▶ [Material provided]:
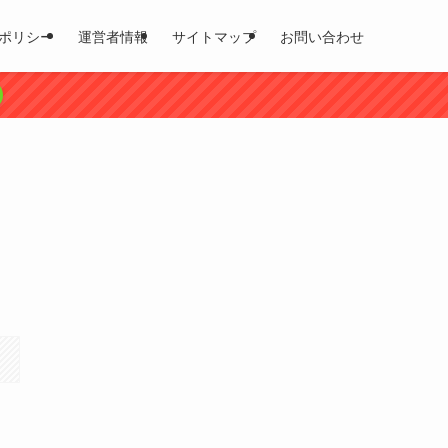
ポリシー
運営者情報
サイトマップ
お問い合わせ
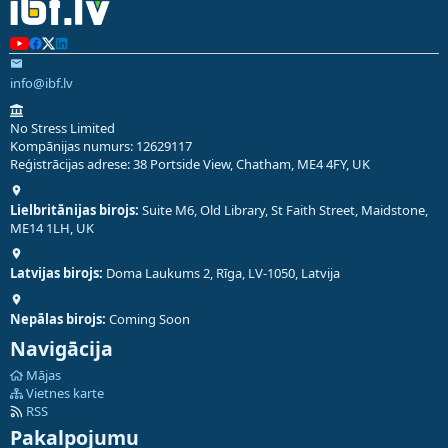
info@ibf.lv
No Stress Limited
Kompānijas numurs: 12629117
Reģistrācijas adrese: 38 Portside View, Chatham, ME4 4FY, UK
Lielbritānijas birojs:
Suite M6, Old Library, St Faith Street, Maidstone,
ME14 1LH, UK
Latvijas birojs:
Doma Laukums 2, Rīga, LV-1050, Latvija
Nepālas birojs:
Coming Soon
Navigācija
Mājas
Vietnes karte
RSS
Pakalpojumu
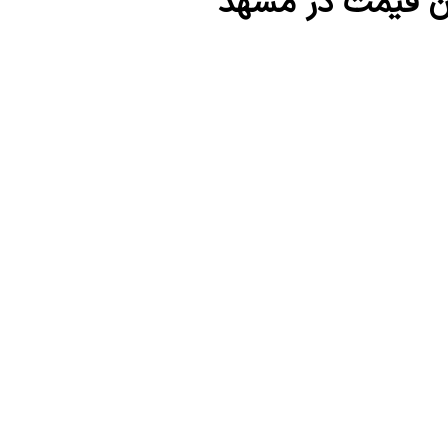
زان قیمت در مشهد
---
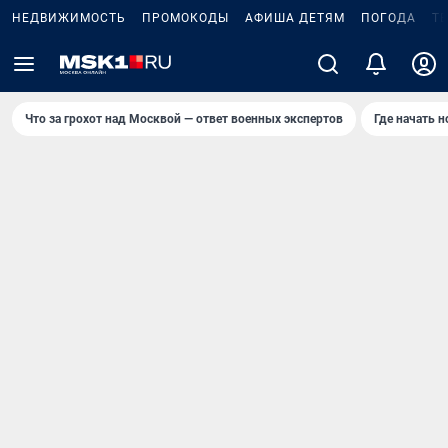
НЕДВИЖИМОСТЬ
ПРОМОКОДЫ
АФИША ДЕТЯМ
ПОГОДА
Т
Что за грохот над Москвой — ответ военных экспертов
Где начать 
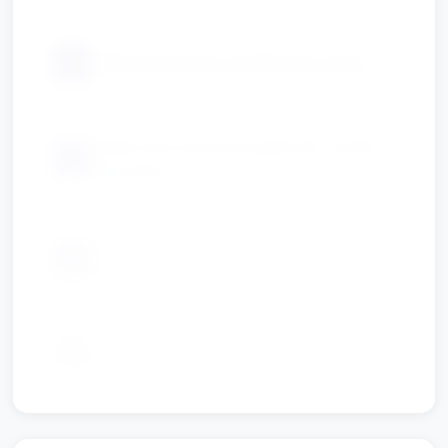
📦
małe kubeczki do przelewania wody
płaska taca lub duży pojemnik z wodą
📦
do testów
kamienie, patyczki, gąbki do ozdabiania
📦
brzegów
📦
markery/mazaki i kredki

▶ [What you will do]: The lines to return are those in the entries above that include "birojs".

▶ [Completed exercise]:
Lielbritānijas birojs:
Latvijas birojs:
Nepālas birojs:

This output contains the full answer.